Lesson
Resource Summary
Summary
This EPA-funded, standards-aligned unit presents students with a real-world challenge of sustainably using limited natural resources to produce food, fiber, and fuel for a growing human population.
High School
Classroom Instruction
At-Home Instruction
Life Sciences
Technology
Engineering
Lesson
Systems Thinking
Informed Decision Making
Food
Energy
Water
Overview
The unit integrates life and earth science concepts with engineering challenges to support students in designing a sustainable food production plan for a farm or garden. Throughout the unit, students will engage in science and engineering practices in order to investigate farming practices and their impact on water, soil, and energy use. Impacts explored will include local farming systems and global Earth systems.
Unit Challenge- As an end of unit assessment, students will design a sustainability plan for a farm or garden system. Students will use what learn throughout the unit about farming practices and their impact on sustainability to design the plan.
- This lesson introduces a basic system, its components, and their role in stability or change of system balance. The foundational vocabulary introduced in this lesson will prove helpful in discussing farming systems and sustainability throughout the remainder of the unit.
- This lesson provides students an opportunity to explore farms as systems by beginning to map farm components and their relationships. Students play a city farm game with the goal of being economically and environmentally sustainable over a 5-year period. Students will analyze and interpret data from this game to calculate cost-benefit ratios, efficiency, and a measure of natural resource protection.

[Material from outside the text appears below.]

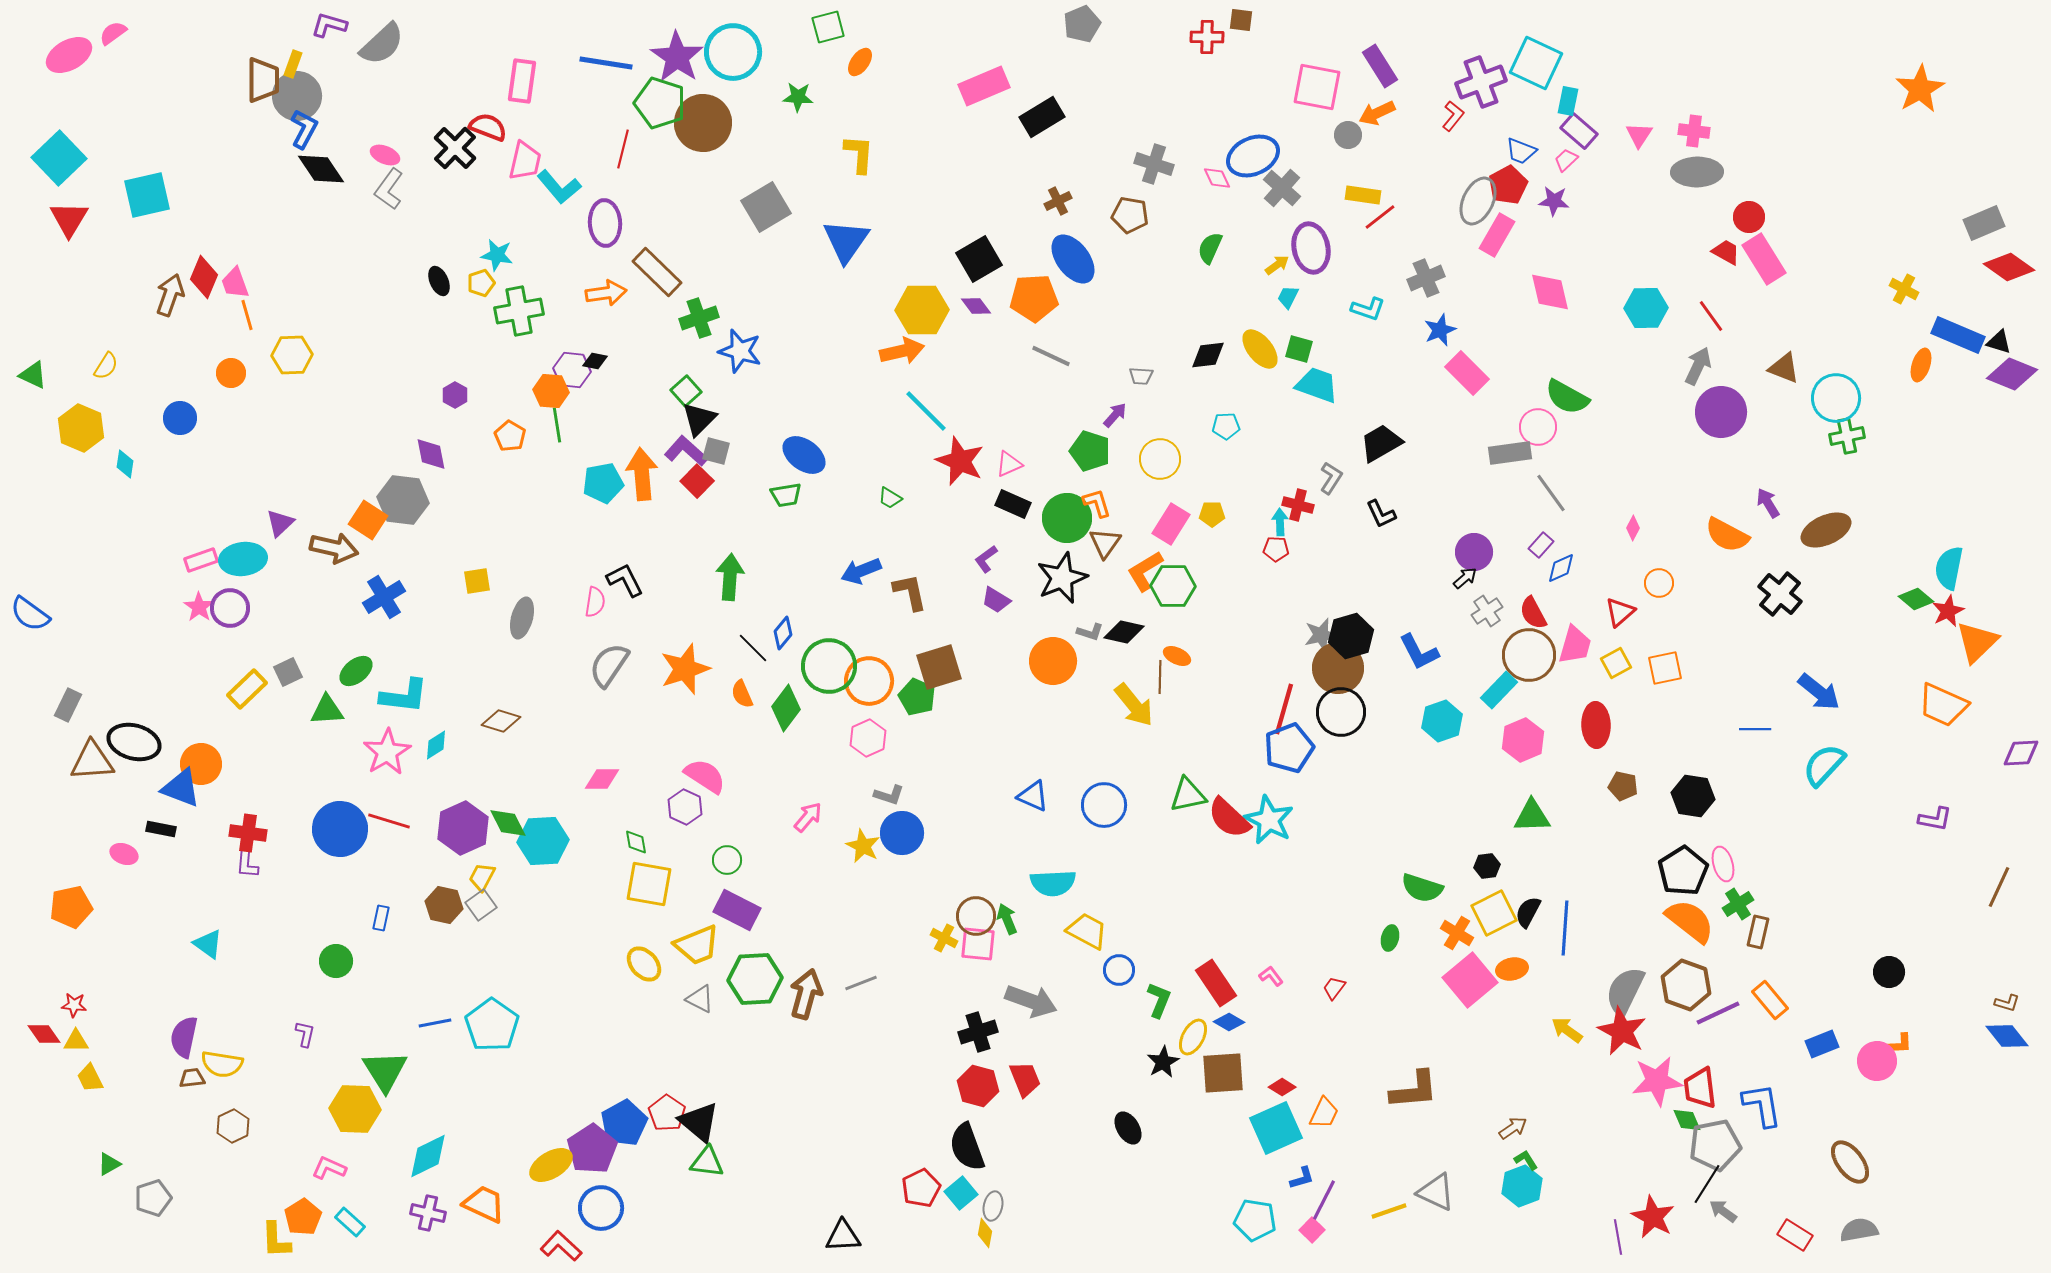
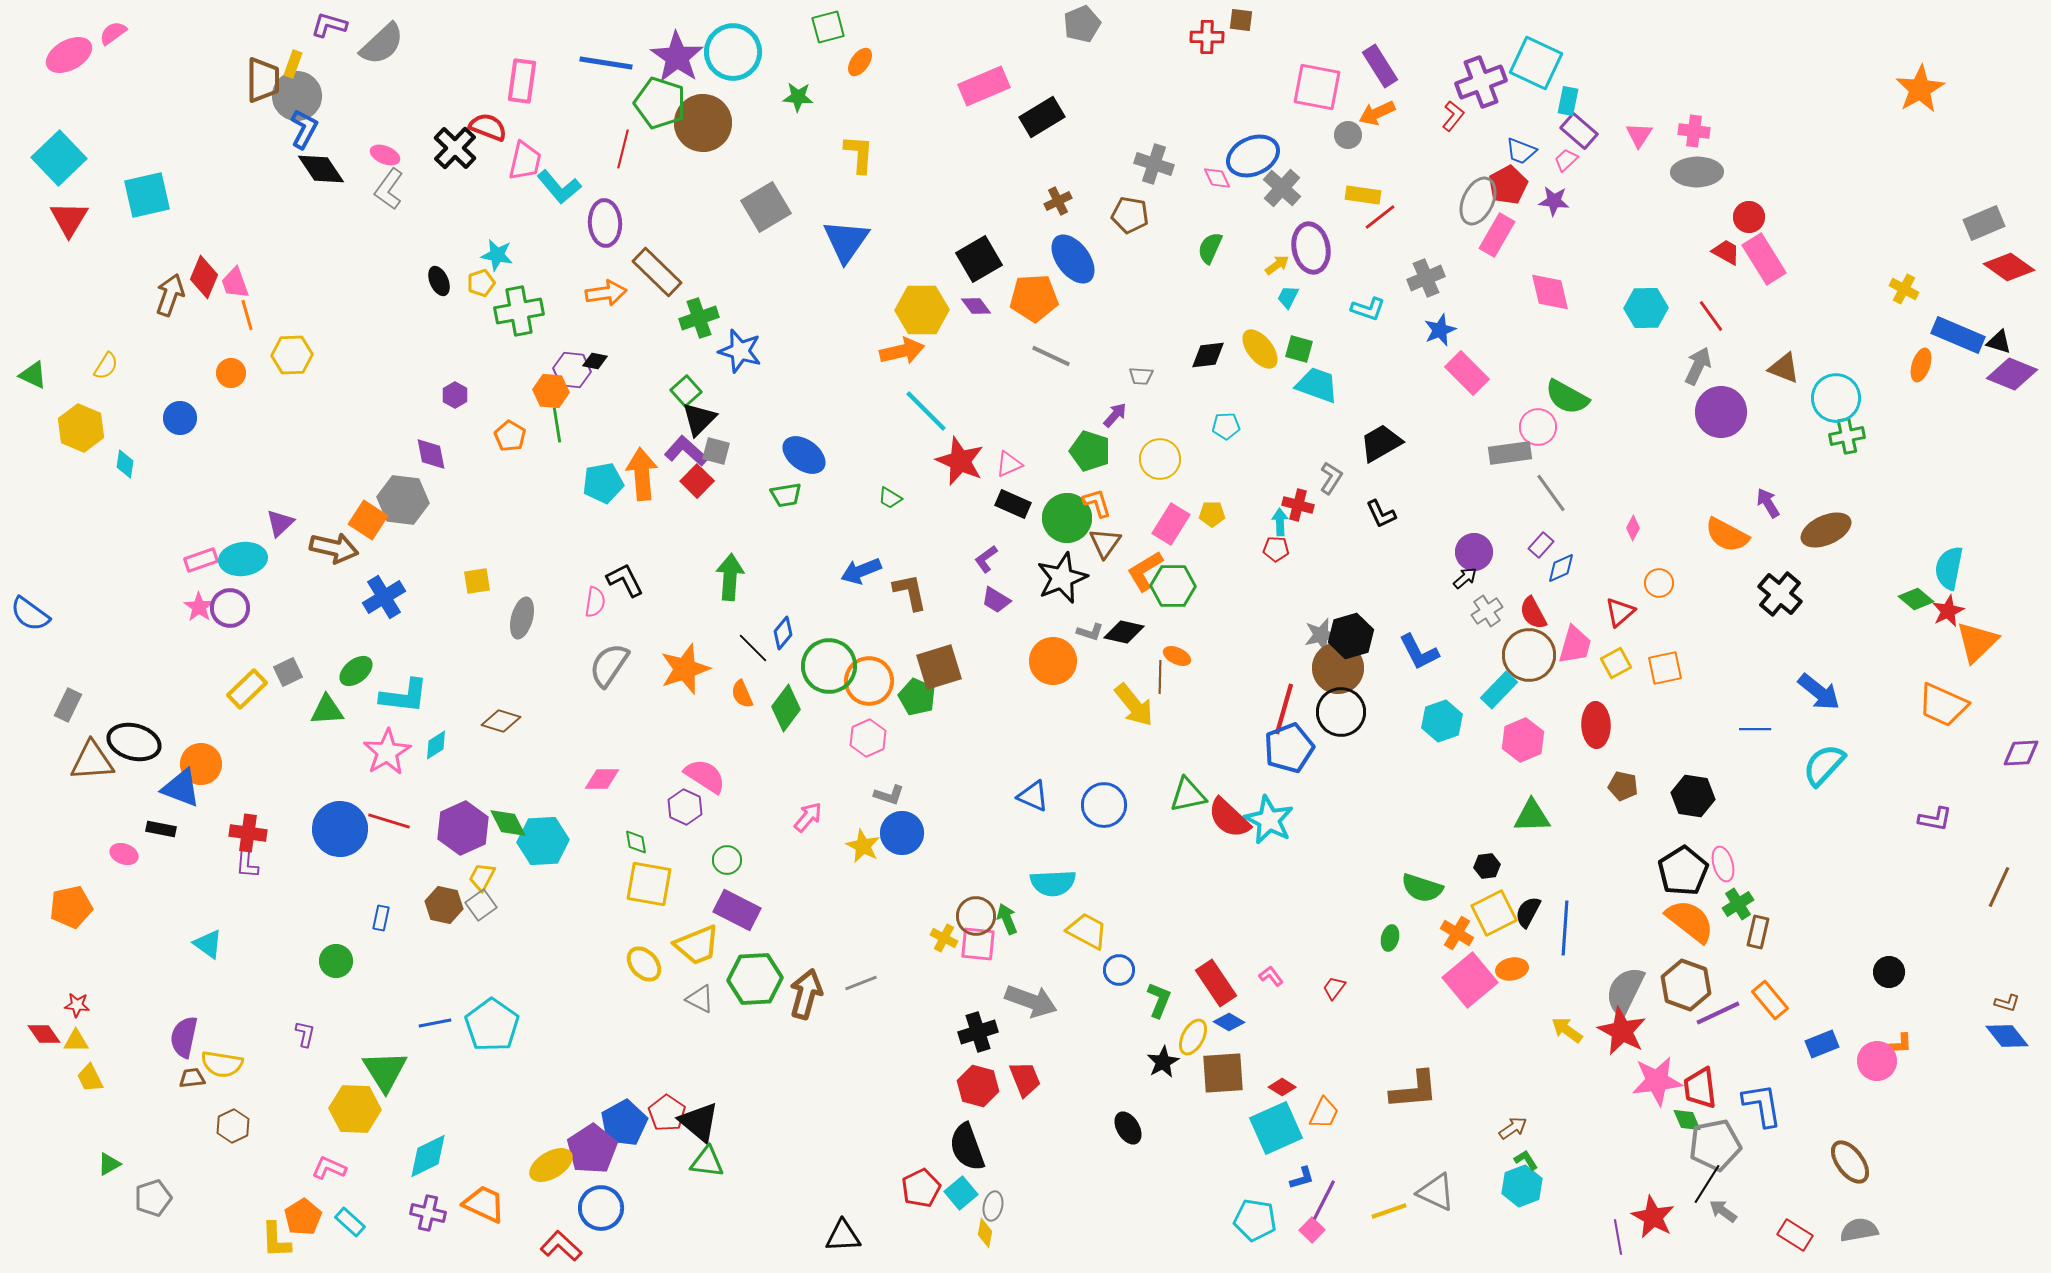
red star at (74, 1005): moved 3 px right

- This lesson introduces students to a real-world, online tool for measuring sustainability in a farming system. Students will learn about the seven metrics of the Fieldprint Calculator, learn how a Fieldprint is created, and analyze and interpret a Fieldprint to determine areas of most and least concern. Students will take part in an activity to identify farming actions or decisions which can affect sustainability metrics for a farm system.
- In this lesson, students will explore a variety of case studies to learn about farming practices that have been successfully implemented to solve real-world agricultural challenges. Students will examine evidence from a single case study to determine values held by the farmers that influence their sustainability decisions.
- In this lesson, students will design, evaluate, and refine a center pivot irrigation system to improve water efficiency in a field and reduce the impacts of agriculture on the environment.
- This lesson presents students with three real-world phenomena. Students then witness a classroom demonstration (a rainfall simulator to explore flooding) and perform two investigations of soil (creating soil mud pies to compare soil structure and the “clod” test to explore soil erosion). Student observations of water-soil interactions from these investigations provide the foundation for scientific explanations of why these phenomena occur.
- This lesson provides students the opportunity to explore where carbon is stored in Earth systems and farming systems as well as how it moves between global carbon reservoirs. Students will learn how sustainable soil management practices can increase organic matter in the soil, increase carbon sequestration, and decrease greenhouse gas emissions.
- This lesson introduces students to one of the largest energy inputs in farming- the creation of synthetic nitrogen fertilizer. Nitrogen fertilizer is used in farm settings to maximize crop production and is the focus of this lesson.
Curriculum Connections
Next Generation Science Standards
Unit Challenge
- HS-ETS1-1. Analyze a major global challenge to specify qualitative and quantitative criteria and constraints for solutions that account for societal needs and wants.
- HS-ETS1-2. Design a solution to a complex real-world problem by breaking it down into smaller, more manageable problems that can be solved through engineering.
- HS-ETS1-3. Evaluate a solution to a complex real-world problem based on prioritized criteria and trade-offs that account for a range of constraints, including cost, safety, reliability, and aesthetics, as well as possible social, cultural, and environmental impacts.
Lesson 2
- HS-ESS3-3. Create a computational simulation to illustrate the relationships among management of natural resources, the sustainability of human populations, and biodiversity.
Lesson 5
- HS-ESS3-4. Evaluate or refine a technological solution that reduces impacts of human activities on natural systems.
Lesson 6
- HS-ESS2-2. Analyze geoscience data to make the claim that one change to Earth’s surface can create feedbacks that cause changes to other Earth systems.
Lesson 7
- HS-ESS2-6. Develop a quantitative model to describe the cycling of carbon among the hydrosphere, atmosphere, geosphere, and biosphere.
- HS-ESS3-4. Evaluate or refine a technological solution that reduces impacts of human activities on natural systems.